> _PROBLEM STATEMENT_
Return the lines exactly as they stand, from the first of the material through the line containing "Environmental Technician (76, 676)".

****************************************

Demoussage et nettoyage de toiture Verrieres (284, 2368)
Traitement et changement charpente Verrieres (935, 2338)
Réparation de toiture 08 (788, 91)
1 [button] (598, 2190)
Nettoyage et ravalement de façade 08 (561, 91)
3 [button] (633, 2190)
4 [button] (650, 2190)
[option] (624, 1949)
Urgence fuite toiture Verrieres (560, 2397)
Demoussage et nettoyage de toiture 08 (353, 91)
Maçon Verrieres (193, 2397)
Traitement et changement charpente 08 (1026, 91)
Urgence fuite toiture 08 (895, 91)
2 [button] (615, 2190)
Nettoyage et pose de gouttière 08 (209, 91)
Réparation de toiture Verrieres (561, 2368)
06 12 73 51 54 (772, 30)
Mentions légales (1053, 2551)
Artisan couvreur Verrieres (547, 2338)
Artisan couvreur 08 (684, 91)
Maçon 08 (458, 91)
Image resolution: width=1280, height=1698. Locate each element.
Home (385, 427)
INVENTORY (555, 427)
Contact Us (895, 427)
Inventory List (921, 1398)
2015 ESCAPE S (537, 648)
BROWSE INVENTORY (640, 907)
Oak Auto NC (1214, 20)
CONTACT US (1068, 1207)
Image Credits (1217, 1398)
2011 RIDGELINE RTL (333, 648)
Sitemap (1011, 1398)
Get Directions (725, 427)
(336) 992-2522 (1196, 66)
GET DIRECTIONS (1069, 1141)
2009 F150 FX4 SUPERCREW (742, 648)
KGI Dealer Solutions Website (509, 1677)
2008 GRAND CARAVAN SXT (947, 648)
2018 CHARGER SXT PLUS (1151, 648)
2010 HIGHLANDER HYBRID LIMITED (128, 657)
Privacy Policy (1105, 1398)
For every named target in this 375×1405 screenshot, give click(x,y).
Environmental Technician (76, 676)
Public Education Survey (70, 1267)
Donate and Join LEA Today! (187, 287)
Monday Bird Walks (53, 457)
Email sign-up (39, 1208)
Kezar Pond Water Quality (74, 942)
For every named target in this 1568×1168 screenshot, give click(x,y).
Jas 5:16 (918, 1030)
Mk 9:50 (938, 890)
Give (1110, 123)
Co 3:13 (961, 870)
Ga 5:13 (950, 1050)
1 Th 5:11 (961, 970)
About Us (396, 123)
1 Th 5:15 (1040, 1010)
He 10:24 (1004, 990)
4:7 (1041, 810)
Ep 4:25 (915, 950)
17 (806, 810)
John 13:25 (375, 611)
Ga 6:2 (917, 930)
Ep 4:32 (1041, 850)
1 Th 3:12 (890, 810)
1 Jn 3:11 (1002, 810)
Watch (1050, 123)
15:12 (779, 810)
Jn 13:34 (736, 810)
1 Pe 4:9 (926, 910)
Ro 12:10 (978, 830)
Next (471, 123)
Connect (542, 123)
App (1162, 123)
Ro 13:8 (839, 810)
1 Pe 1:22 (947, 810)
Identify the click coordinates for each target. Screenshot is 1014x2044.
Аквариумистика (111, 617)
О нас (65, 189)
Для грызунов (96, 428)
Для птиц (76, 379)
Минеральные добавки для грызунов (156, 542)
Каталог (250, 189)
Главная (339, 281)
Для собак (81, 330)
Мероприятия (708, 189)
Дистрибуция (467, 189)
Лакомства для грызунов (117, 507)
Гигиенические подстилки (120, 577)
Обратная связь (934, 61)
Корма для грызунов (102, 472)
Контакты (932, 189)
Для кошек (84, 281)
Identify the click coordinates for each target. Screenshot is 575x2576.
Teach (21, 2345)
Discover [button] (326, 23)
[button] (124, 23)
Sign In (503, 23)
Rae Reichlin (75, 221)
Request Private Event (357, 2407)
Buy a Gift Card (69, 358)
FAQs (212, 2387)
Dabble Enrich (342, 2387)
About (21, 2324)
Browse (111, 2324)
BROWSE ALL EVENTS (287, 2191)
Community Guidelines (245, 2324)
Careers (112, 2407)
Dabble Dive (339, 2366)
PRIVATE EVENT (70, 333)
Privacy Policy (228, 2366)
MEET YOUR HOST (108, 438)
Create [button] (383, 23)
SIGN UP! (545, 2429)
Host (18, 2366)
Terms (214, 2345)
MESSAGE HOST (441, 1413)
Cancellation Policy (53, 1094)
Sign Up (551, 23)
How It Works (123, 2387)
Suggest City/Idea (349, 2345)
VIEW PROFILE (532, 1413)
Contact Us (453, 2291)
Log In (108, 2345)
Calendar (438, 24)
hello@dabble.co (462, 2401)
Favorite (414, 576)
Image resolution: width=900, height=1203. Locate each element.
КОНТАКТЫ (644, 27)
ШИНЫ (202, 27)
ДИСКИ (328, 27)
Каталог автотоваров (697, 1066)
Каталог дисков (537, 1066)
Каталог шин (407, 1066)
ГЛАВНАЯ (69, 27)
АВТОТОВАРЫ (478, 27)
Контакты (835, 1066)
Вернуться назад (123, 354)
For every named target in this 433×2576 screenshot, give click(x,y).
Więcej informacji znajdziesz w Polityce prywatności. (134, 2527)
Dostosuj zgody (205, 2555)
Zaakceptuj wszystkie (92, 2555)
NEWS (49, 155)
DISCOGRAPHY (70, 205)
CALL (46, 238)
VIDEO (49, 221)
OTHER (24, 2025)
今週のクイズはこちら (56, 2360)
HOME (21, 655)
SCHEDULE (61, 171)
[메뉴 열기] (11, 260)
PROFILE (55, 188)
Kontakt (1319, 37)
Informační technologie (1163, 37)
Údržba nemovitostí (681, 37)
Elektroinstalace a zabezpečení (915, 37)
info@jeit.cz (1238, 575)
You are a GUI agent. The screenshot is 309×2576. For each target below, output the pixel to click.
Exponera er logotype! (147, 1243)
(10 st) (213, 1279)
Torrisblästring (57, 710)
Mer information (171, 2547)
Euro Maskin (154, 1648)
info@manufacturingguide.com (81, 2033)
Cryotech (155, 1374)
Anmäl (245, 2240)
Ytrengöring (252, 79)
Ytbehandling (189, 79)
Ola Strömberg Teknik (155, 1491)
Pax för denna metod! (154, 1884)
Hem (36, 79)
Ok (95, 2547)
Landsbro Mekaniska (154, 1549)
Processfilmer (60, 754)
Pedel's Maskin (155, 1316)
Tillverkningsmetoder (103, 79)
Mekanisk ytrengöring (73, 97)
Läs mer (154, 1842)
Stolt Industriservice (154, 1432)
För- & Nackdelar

****************************************

> _SOLVED EXERCISE_
Demoussage et nettoyage de toiture Verrieres (284, 2368)
Traitement et changement charpente Verrieres (935, 2338)
Réparation de toiture 08 (788, 91)
1 [button] (598, 2190)
Nettoyage et ravalement de façade 08 (561, 91)
3 [button] (633, 2190)
4 [button] (650, 2190)
[option] (624, 1949)
Urgence fuite toiture Verrieres (560, 2397)
Demoussage et nettoyage de toiture 08 (353, 91)
Maçon Verrieres (193, 2397)
Traitement et changement charpente 08 (1026, 91)
Urgence fuite toiture 08 (895, 91)
2 [button] (615, 2190)
Nettoyage et pose de gouttière 08 (209, 91)
Réparation de toiture Verrieres (561, 2368)
06 12 73 51 54 (772, 30)
Mentions légales (1053, 2551)
Artisan couvreur Verrieres (547, 2338)
Artisan couvreur 08 (684, 91)
Maçon 08 (458, 91)
Image resolution: width=1280, height=1698. Locate each element.
Home (385, 427)
INVENTORY (555, 427)
Contact Us (895, 427)
Inventory List (921, 1398)
2015 ESCAPE S (537, 648)
BROWSE INVENTORY (640, 907)
Oak Auto NC (1214, 20)
CONTACT US (1068, 1207)
Image Credits (1217, 1398)
2011 RIDGELINE RTL (333, 648)
Sitemap (1011, 1398)
Get Directions (725, 427)
(336) 992-2522 (1196, 66)
GET DIRECTIONS (1069, 1141)
2009 F150 FX4 SUPERCREW (742, 648)
KGI Dealer Solutions Website (509, 1677)
2008 GRAND CARAVAN SXT (947, 648)
2018 CHARGER SXT PLUS (1151, 648)
2010 HIGHLANDER HYBRID LIMITED (128, 657)
Privacy Policy (1105, 1398)
For every named target in this 375×1405 screenshot, give click(x,y).
Environmental Technician (76, 676)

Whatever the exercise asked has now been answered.